This is a guest contribution by Egor Driagin, CMO at Top3DGroup
General Electric often tries to cut the costs of production. For example, saving 35% during the production of gas turbines by replacing traditional casting with additive technologies.
Such tests will show whether this can help to save money. They are conducted by two divisions of General Electric: GE Additive and GE Aviation. In February 2020, GE Aviation audited and chose 180 types of cast parts that can theoretically be replaced with 3D-printed ones. The program was launched with the idea to find out if it’s cost-effective in practice.

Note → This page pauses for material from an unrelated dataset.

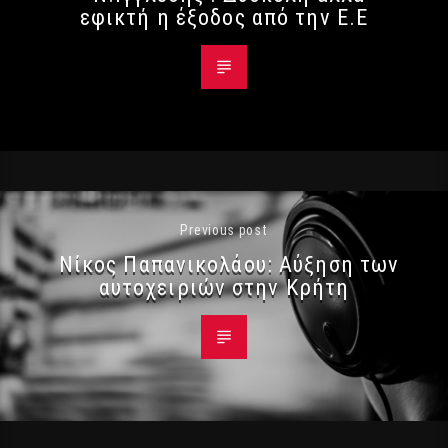
εφικτή η έξοδος από την Ε.Ε
Previous post
Νίκος Παπανικολάου: Αύξηση των
αυτοχειριών στην Κρήτη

According to Joseph Moore, a project lead from GE Aviation, the majority of aviation companies provide replacement parts for the lifetime of the products. But if there are only a few spare parts left, and there are plans to discontinue the material from which the parts are made, one would wonder what will happen.
“We need to figure out how to come up with replacements before we run out of parts,” Moore said. “We need to move quickly through the development cycle and create a part we can actually ship. To prove we could do it, we were put under a deadline and told to do the part as quickly and cost-efficiently as possible.”
The list of potential experimental parts was slowly cut to just a few ones with certain sizes and material: either titanium or heat-resistant cobalt-chrome alloy. The final list consisted of four parts that were the components of the adapted for air filter system of the gas turbine LM9000
New turbines are made for an oil-gas company Baker Hughes, the company with the majority of shares are owned by GE. The power train in question is GE90 — the most powerful one in the world. It lifts Boeing-777 off the ground. The turbines were designed after a 2018 order of around 20 turbines. It was put by a Russian gas company Novatek that is working on the “Arctic LNG 2” project: producing liquefied natural gas at the Utrenneye field in Yamal-Nenets Autonomous Okrug, Russia.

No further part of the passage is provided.